In an MCP-based setup

  • Your AI app (host/client) connects to an MCP document server
  • You interact with context using a standardized protocol
  • You possibly can add recent documents or tools without modifying the app
  • All the things works via the identical interface, consistently
Image by creator, inspired by MCP Documentation.

In a standard RAG system

  • Your app manually builds and queries a vector database
  • You regularly need custom embedding logic, retrievers, and loaders
  • Adding recent sources means rewriting a part of your app code
  • Every integration is bespoke, tightly coupled to your app logic

The important thing distinction is abstraction: The in Model Context Protocol is nothing but a that defines bidirectional communication between MCP Client/Host and MCP Servers.

Image by creator, inspired by MCP Documentation.

MCP gives your app the flexibility to ask, “Give me details about X,” without knowing that info is stored or retrieved. RAG systems require your app to administer all of that.

With MCP, your application logic stays the identical, at the same time as your document sources evolve.

Let’s take a look at some high-level codes to see how these approaches differ:

Traditional RAG Implementation

In a standard RAG implementation, your application code directly manages connections to document sources:

# Hardcoded vector store logic
vectorstore = FAISS.load_local("store/embeddings")
retriever = vectorstore.as_retriever()
response = retriever.invoke("query about LangGraph")

With tool binding, you define tools and bind them to an LLM, but still need to switch the tool implementation to include recent data sources. You continue to must update the tool implementation when your backend changes.

@tool
def search_docs(query: str):
    return search_vector_store(query)

MCP Implementation

With MCP, your application connects to a standardized interface, and the server handles the specifics of document sources:

# MCP Client/Host: Client/Host stays the identical

# MCP Server: Define your MCP server
# Import vital libraries
from typing import Any
from mcp.server.fastmcp import FastMCP

# Initialize FastMCP server
mcp = FastMCP("your-server")

# Implement your server's tools
@mcp.tool()
async def example_tool(param1: str, param2: int) -> str:
    """An example tool that demonstrates MCP functionality.
    
    Args:
        param1: First parameter description
        param2: Second parameter description
    
    Returns:
        A string result from the tool execution
    """
    # Tool implementation
    result = f"Processed {param1} with value {param2}"
    return result

# Example of adding a resource (optional)
@mcp.resource()
async def get_example_resource() -> bytes:
    """Provides example data as a resource.
    
    Returns:
        Binary data that will be read by clients
    """
    return b"Example resource data"

# Example of adding a prompt template (optional)
mcp.add_prompt(
    "example-prompt",
    "It is a template for {{purpose}}. You need to use it to {{motion}}."
)

# Run the server
if __name__ == "__main__":
    mcp.run(transport="stdio")

Then, you configure the host or client (like Claude Desktop) to make use of the server by updating its configuration file.

{
    "mcpServers": {
        "your-server": {
            "command": "uv",
            "args": [
                "--directory",
                "/ABSOLUTE/PATH/TO/PARENT/FOLDER/your-server",
                "run",
                "your-server.py"
            ]
        }
    }
}

For those who change where or how the resources/documents are stored, you update the server — not the client.

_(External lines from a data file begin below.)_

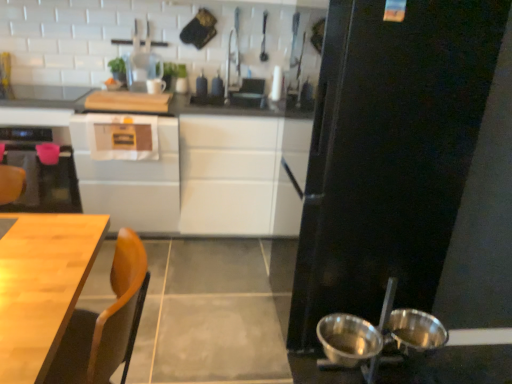 In order to face white glossy countertop at upper left, should I rotate leftwards or rightwards?

To face it directly, rotate left by 26.332 degrees.

The width and height of the screenshot is (512, 384). Describe the element at coordinates (390, 153) in the screenshot. I see `black matte refrigerator at right` at that location.

In order to face white glossy cabinet at center, placed as the first cabinetry when sorted from right to left, should I rotate leftwards or rightwards?

To align with it, rotate left about 12.940°.

This screenshot has width=512, height=384. I want to click on white glossy cabinet at center, placed as the first cabinetry when sorted from left to right, so click(129, 169).

Does point (3, 258) come behind point (124, 161)?

No, (3, 258) is in front of (124, 161).

Considering the sizes of wooden table at lower left and white glossy cabinet at center, placed as the first cabinetry when sorted from left to right, in the image, is wooden table at lower left wider or thinner than white glossy cabinet at center, placed as the first cabinetry when sorted from left to right,?

Clearly, wooden table at lower left has less width compared to white glossy cabinet at center, placed as the first cabinetry when sorted from left to right.

Does wooden table at lower left have a lesser height compared to white glossy cabinet at center, placed as the first cabinetry when sorted from left to right?

Indeed, wooden table at lower left has a lesser height compared to white glossy cabinet at center, placed as the first cabinetry when sorted from left to right.

Can you see wooden table at lower left touching white glossy cabinet at center, which is the 2th cabinetry in right-to-left order?

They are not placed beside each other.

In the scene shown: Is white glossy cabinet at center, positioned as the second cabinetry in left-to-right order, to the right of white glossy countertop at upper left from the viewer's perspective?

And for a lot of use cases — especially in production environments like IDE extensions or industrial applications — you touch the client code in any respect. MCP’s decoupling is greater than only a nice-to-have: it’s a necessity. It isolates the applying code in order that only the server-side logic (tools, data sources, or embeddings) must evolve. The host application stays untouched. This allows rapid iteration and experimentation without risking regression or violating application constraints.


Quick recap!

Hopefully, by now, it’s clear why MCP actually matters.

Imagine you’re constructing an AI assistant that should:

  • Tap right into a knowledge base
  • Execute code or scripts
  • Keep track of past user conversations

Without MCP, you’re stuck writing custom glue code for each single integration. Sure, it really works — until it doesn’t. It’s fragile, messy, and a nightmare to keep up at scale.

MCP fixes this by acting as a universal adapter between your model and the surface world. You possibly can plug in recent tools or data sources without rewriting your model logic. Which means faster iteration, cleaner code, fewer bugs, and AI applications which can be actually modular and maintainable.

And I hope you were being attentive after I said MCP enables bidirectional communication between the host (client) and the server — because this unlocks certainly one of MCP’s strongest use cases: persistent memory.

Out of the box, LLMs are goldfish. They forget all the things unless you manually stuff all the history into the context window. But with MCP, you’ll be able to:

  • Store and retrieve past interactions
  • Keep track of long-term user preferences
  • Construct assistants that really “remember” full projects or ongoing sessions

No more clunky prompt-chaining hacks or fragile memory workarounds. MCP gives your model a brain that lasts longer than a single chat.

Core Capabilities of an MCP Server

With all that in mind, it’s pretty clear: the MCP server is the MVP of the entire protocol.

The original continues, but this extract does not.